Le 17 septembre 2020, j’assistais à une rencontre littéraire autour de l’émouvant roman de Mohammed Aïssaoui, Les funambules, roman qui célèbre les bénévoles d’ATD Quart Monde et des Restos du Cœur. Au cours de la soirée, Mohammed me demande : « Toi qui es éditrice, est-ce que tu reçois beaucoup de livres sur le militantisme ? » Non, je n’en reçois pas et je dois l’avouer, je n’écris pas non plus sur le sujet. Mon action s’est arrêtée aux portes de la littérature. J’ai décidé de réparer cette injustice. Cette série de portraits rend hommage aux centaines de militants croisés depuis plus de vingt ans lors de mes différents engagements auprès d’Amnesty International et de Women’s WorldWide Web.
C’était il y a une vingtaine d’années. J’étais jeune, fraiche et peu expérimentée. Nous tenions le stand d’Amnesty International rue de Lévis. Sur le plateau, des pétitions, des briquets, des bougies ; quelques magazines, un panneau d’information ; bien en évidence, une pétition contre la peine de mort.
J’ai levé la tête. Sur l’autre trottoir, un petit vieux recroquevillé sur sa haine s’était arrêté et nous regardait, l’air mauvais. « Celui-là, il est pour moi. » Il s’est appuyé sur sa canne comme pour la briser et a traversé la rue à l’allure d’une tortue gagnant sa course contre le lièvre. Il avançait à pas comptés mais déterminés vers nous.
Devant le stand, il s’est plié, son nez a fouillé les différents papiers pour s’arrêter, toujours elle, devant la pétition contre la peine de mort. Il l’a lue. Lentement. Il a pris son temps. Il m’était difficile de faire comme s’il n’existait pas : tout son être diffusait une aura de colère.
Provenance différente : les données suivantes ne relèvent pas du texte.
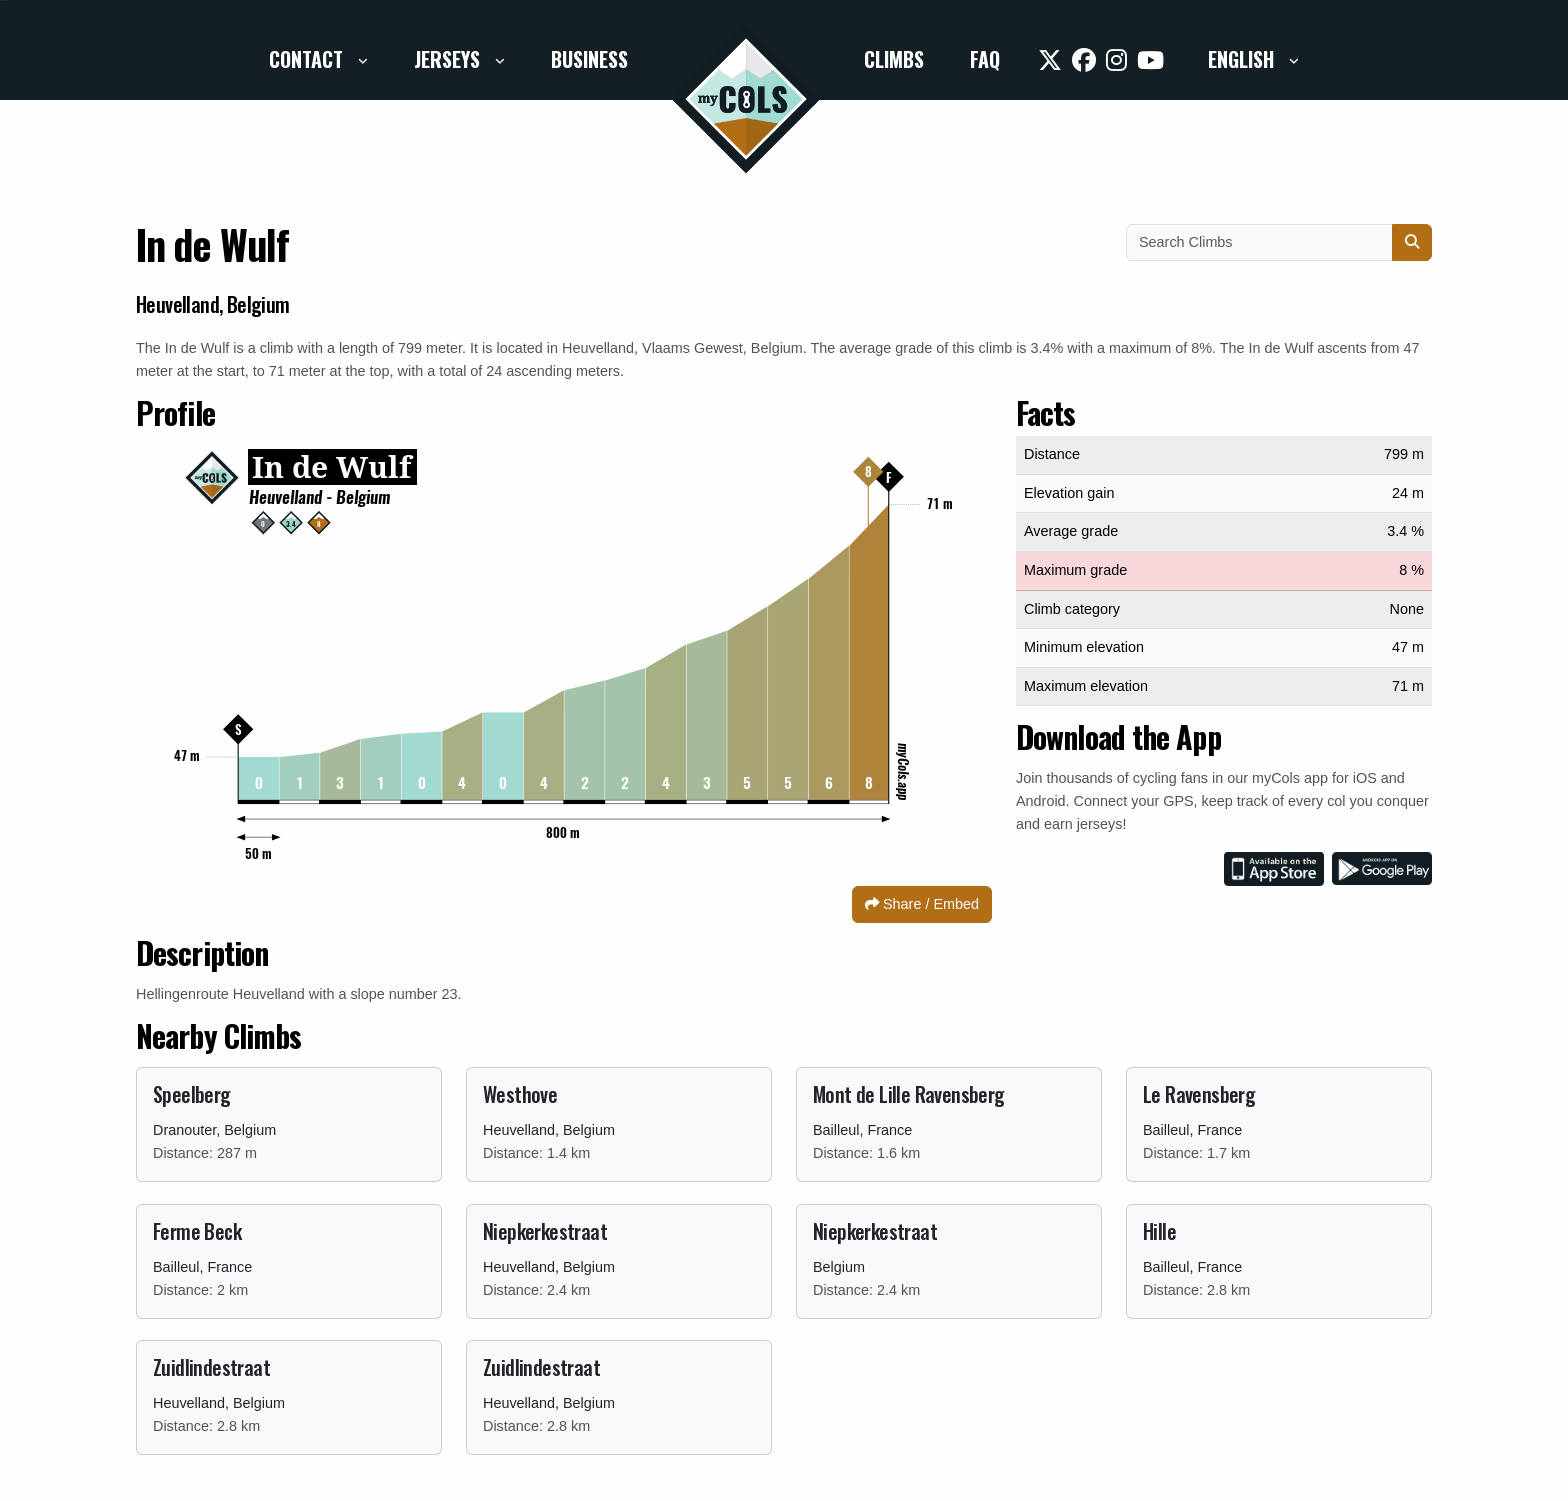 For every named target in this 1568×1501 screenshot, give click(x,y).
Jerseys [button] (449, 59)
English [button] (1243, 59)
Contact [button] (308, 59)
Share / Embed (922, 904)
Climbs (894, 59)
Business (589, 59)
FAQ (985, 59) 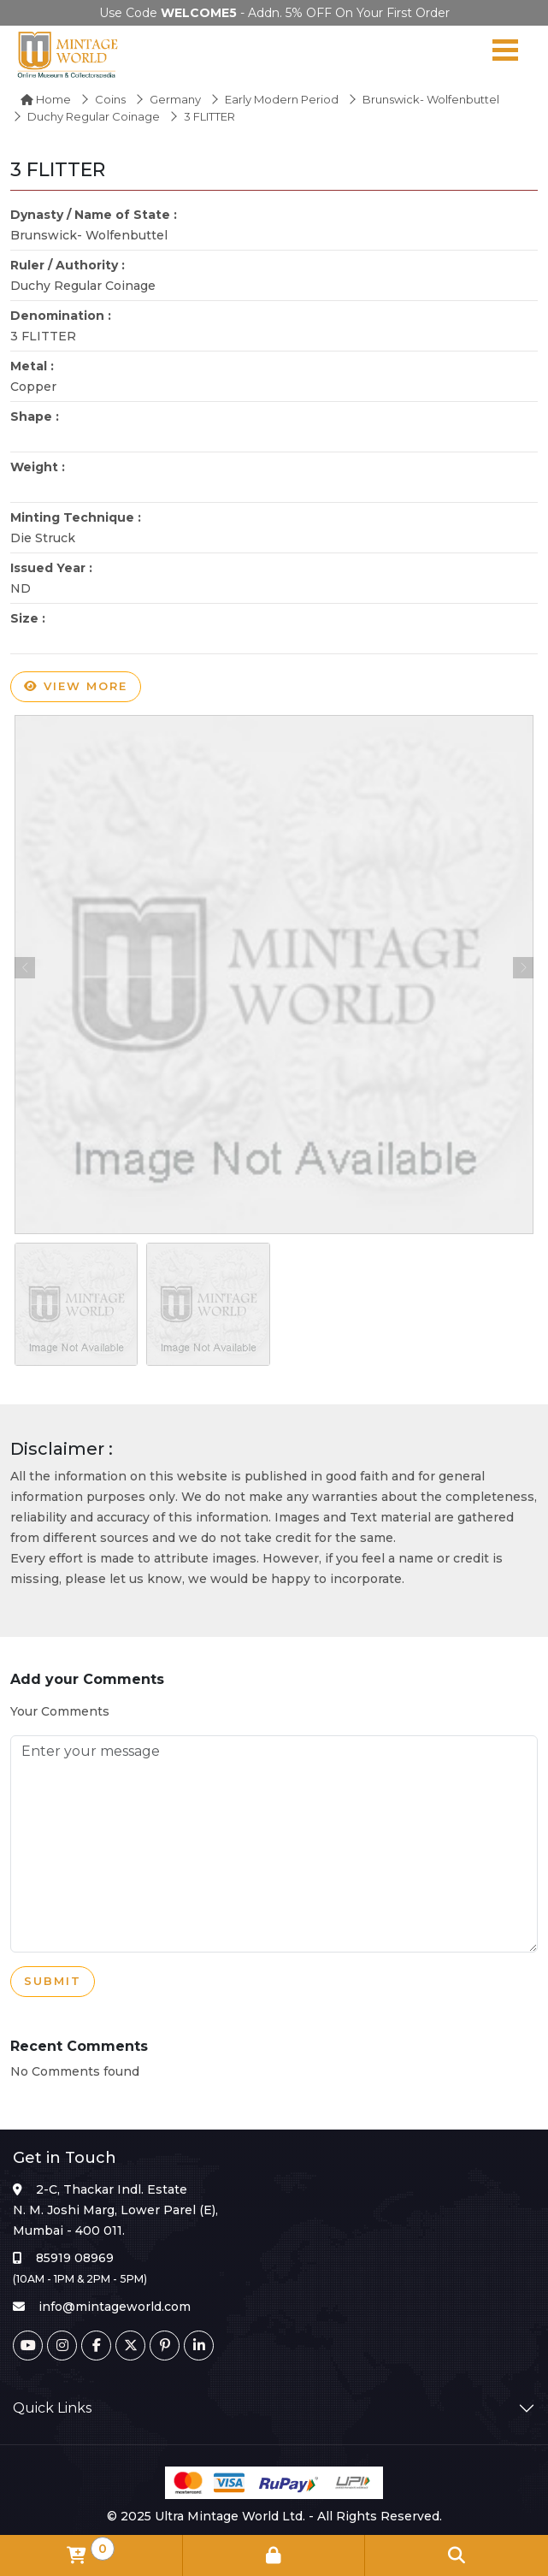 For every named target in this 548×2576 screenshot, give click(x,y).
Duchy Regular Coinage (93, 116)
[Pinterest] (165, 2345)
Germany (175, 99)
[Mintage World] (68, 54)
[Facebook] (96, 2345)
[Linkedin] (199, 2345)
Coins (110, 99)
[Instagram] (62, 2345)
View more (75, 686)
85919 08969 (75, 2258)
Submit (52, 1981)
Au bout d’un temps qui m’est apparu interminable, il s’est redressé. « Mademoiselle. » Il a désigné le papier. « Il est écrit, des alternatives existent. Il faudrait m’expliquer. Quelles méthodes sont plus efficaces que la peine de mort, dites-moi ? » J’étais jeune, fraiche, peu expérimentée et insolente. Et je refusais de subir son persiflage. J’ai planté mon mépris dans le sien : la conversation était inutile, trop de valeurs nous séparaient. L’homme s’est éloigné, en râlant. J’étais satisfaite : j’avais évité la confrontation qu’aujourd’hui je regrette. Je ne connaissais ni la compassion ni l’indulgence.
Vingt ans plus tard, si je réprouve certains comportements et prises de position, je tente désespérément (désespérément est le terme qu’il convient quand il s’agit de calmer un sang bouillonnant comme le mien) de ne plus juger les hommes et de les aimer malgré leurs défaillances. Aujourd’hui, devant cette vieille boule de haine, j’agirais différemment.
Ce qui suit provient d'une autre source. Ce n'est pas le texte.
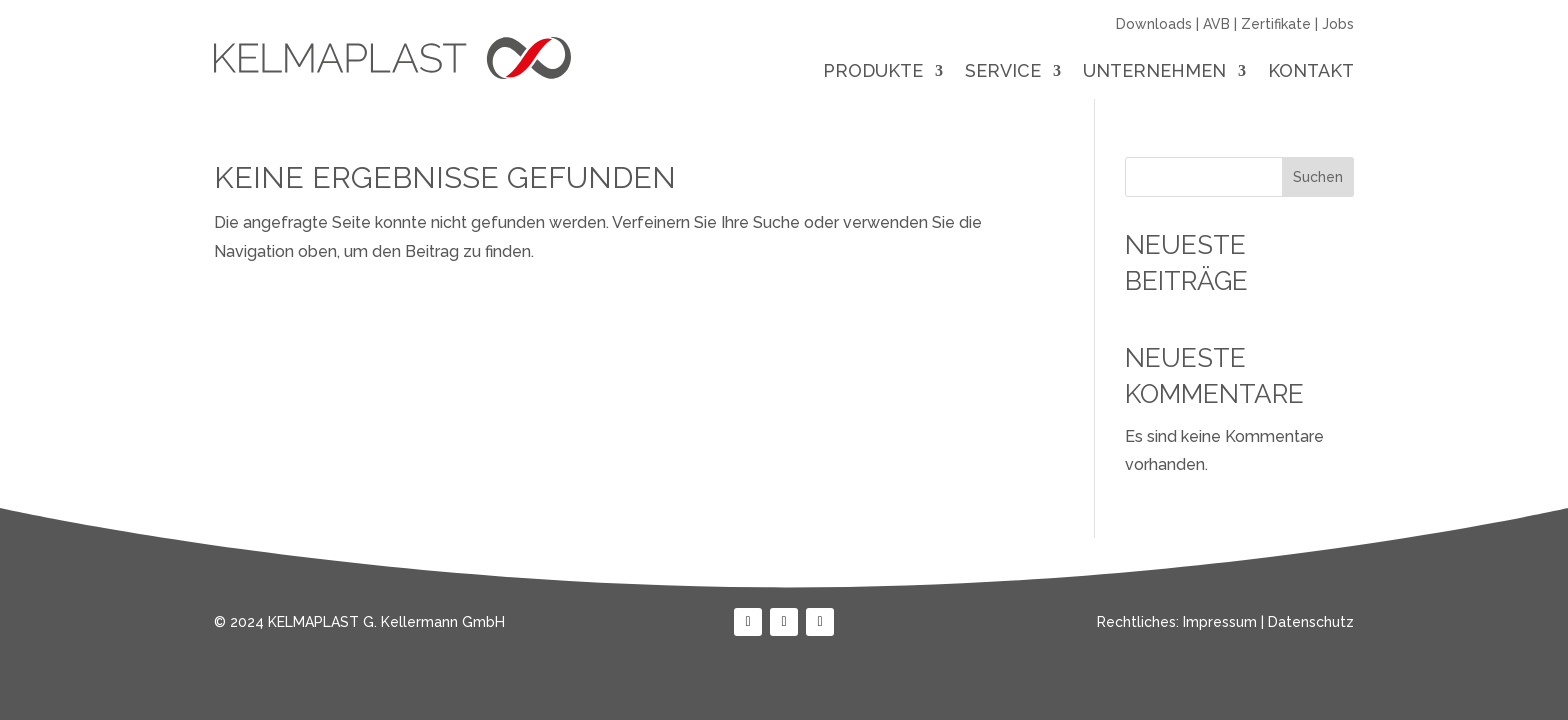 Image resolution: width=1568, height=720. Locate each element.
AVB (1216, 24)
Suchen (1318, 177)
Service (1003, 72)
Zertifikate (1276, 24)
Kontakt (1311, 72)
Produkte (873, 72)
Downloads (1154, 24)
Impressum (1220, 622)
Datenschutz (1311, 622)
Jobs (1338, 24)
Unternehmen (1154, 72) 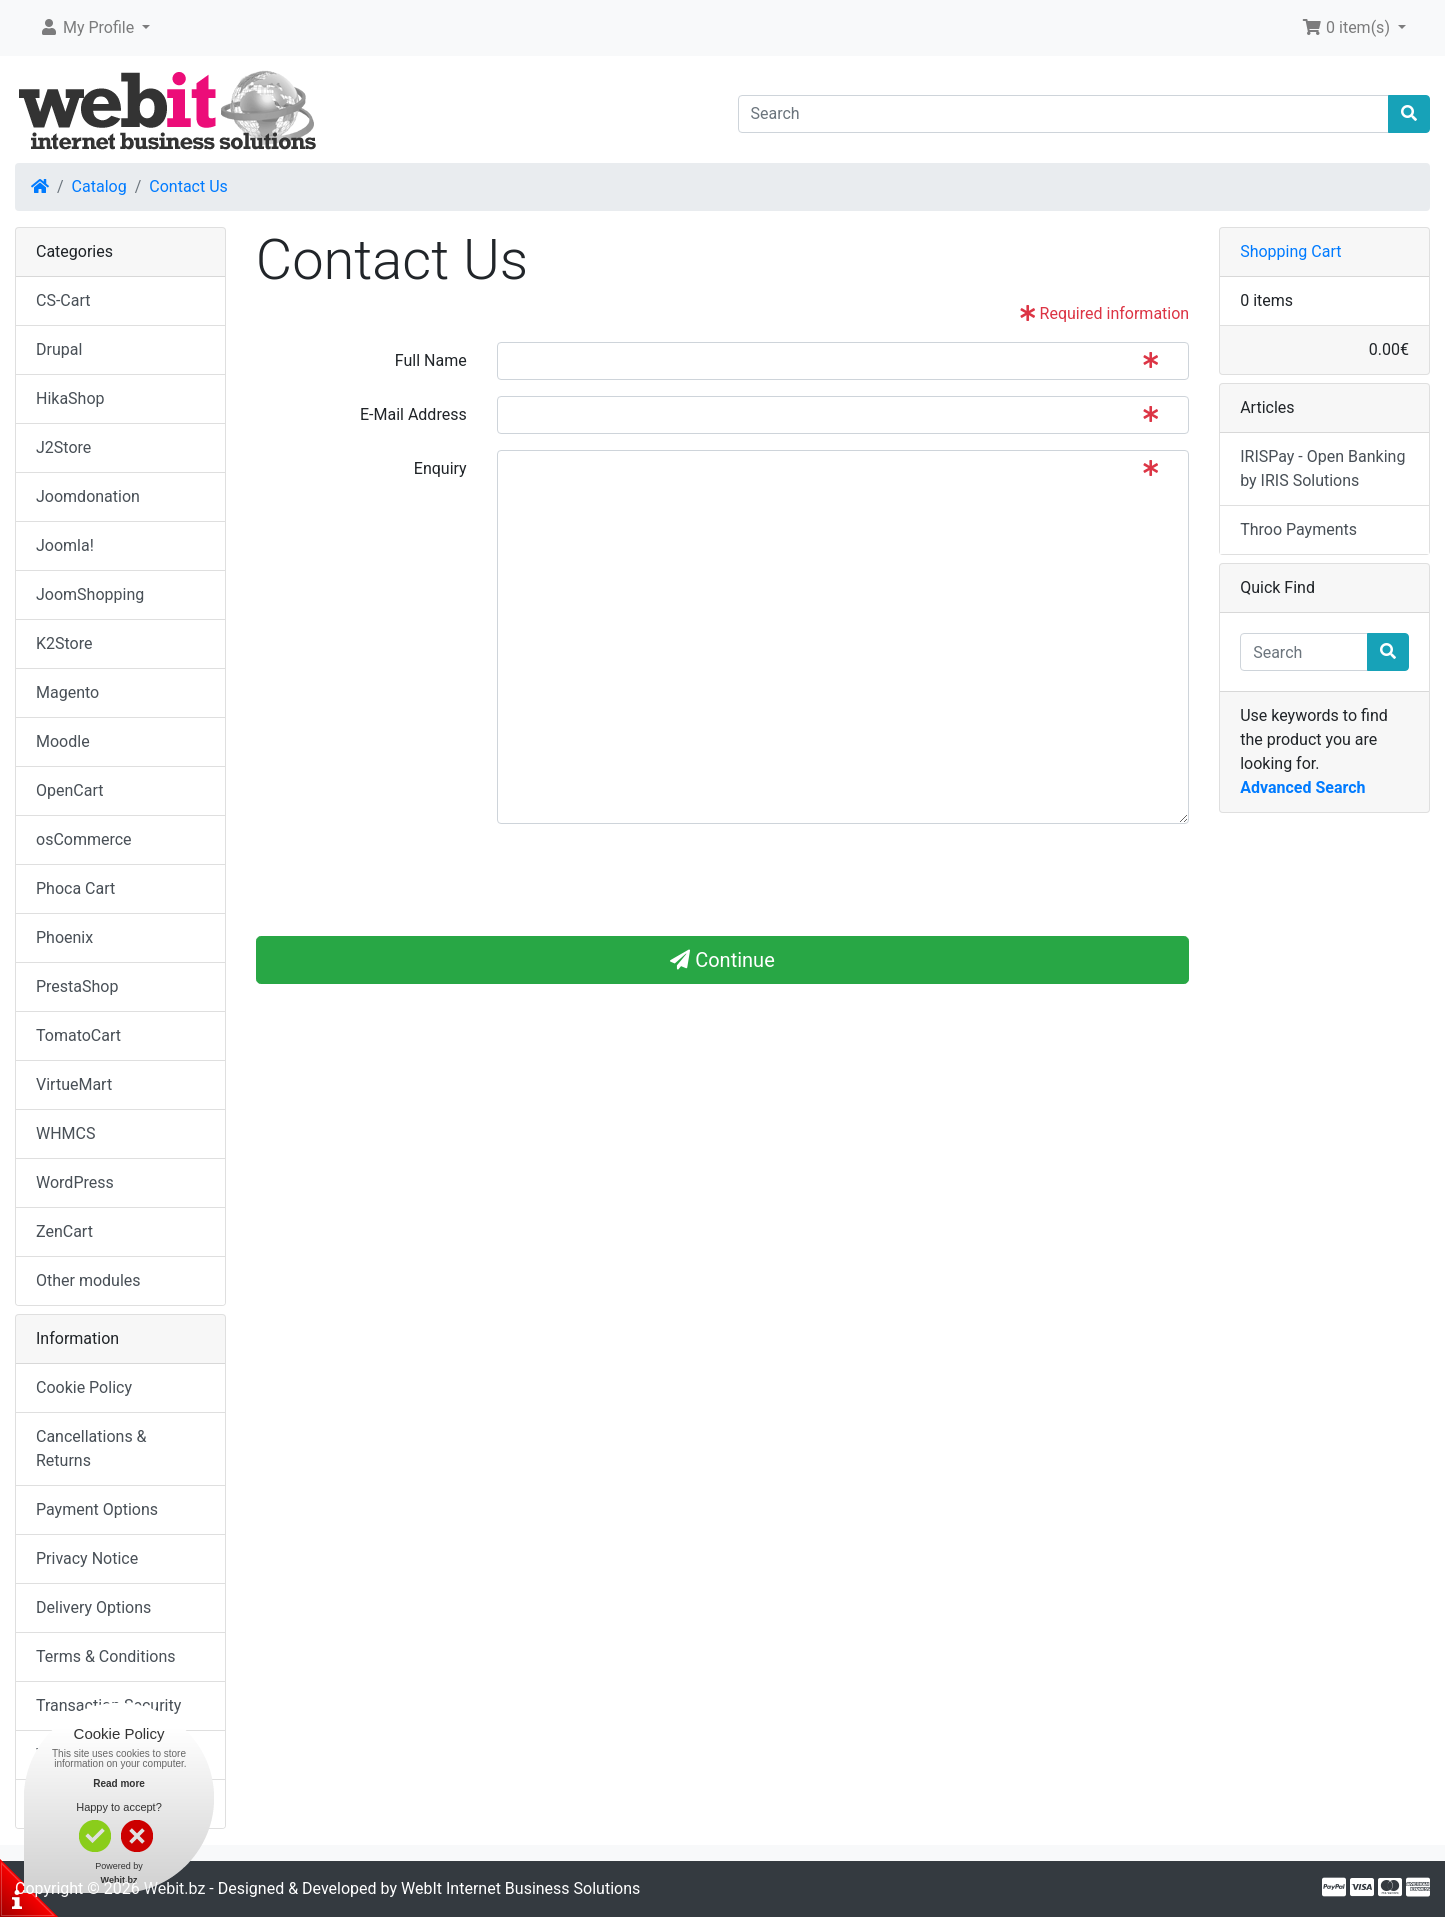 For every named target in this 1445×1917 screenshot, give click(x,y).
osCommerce (84, 839)
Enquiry (440, 468)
Je me draperais d’amour, mentalement je le farderais de fleurs. Je lui demanderais de m’expliquer, je le laisserais parler, je l’écouterais déverser ses serpents et ses crapauds. Puis je tenterais de répondre à sa question. Je serais longue, peut-être refuserait-il de m’écouter. Je le laisserais alors à ses aigreurs et me tournerais vers d’autres passants plus cléments. Mais sait-on jamais.
Je lui dirais,
Que je comprends son désarroi, mais que personne ne remet en cause la nécessité de la justice, Amnesty International moins que personne, que tout délit mérite sa peine, qu’Amnesty ne se battrait pas contre les lois d’amnistie générale si nous n’étions pas d’accord sur ce point, que ce qui est remis en cause n’est pas la peine mais l’excès de peine.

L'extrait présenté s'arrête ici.